=== SUPPLIED MATERIAL ===
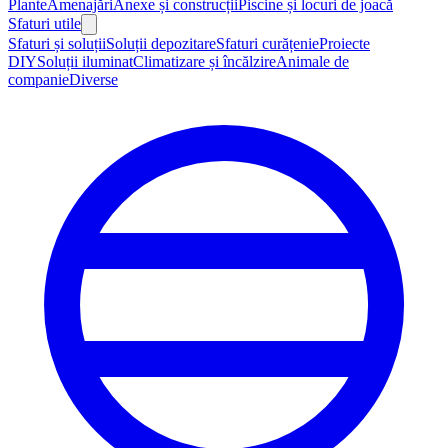
Plante
Amenajări
Anexe și construcții
Piscine și locuri de joacă
Sfaturi utile
Sfaturi și soluții
Soluții depozitare
Sfaturi curățenie
Proiecte
DIY
Soluții iluminat
Climatizare și încălzire
Animale de
companie
Diverse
===
Give back the data exactly. Pictures stay out.

Plante
Amenajări
Anexe și construcții
Piscine și locuri de joacă
Sfaturi utile
Sfaturi și soluții
Soluții depozitare
Sfaturi curățenie
Proiecte
DIY
Soluții iluminat
Climatizare și încălzire
Animale de
companie
Diverse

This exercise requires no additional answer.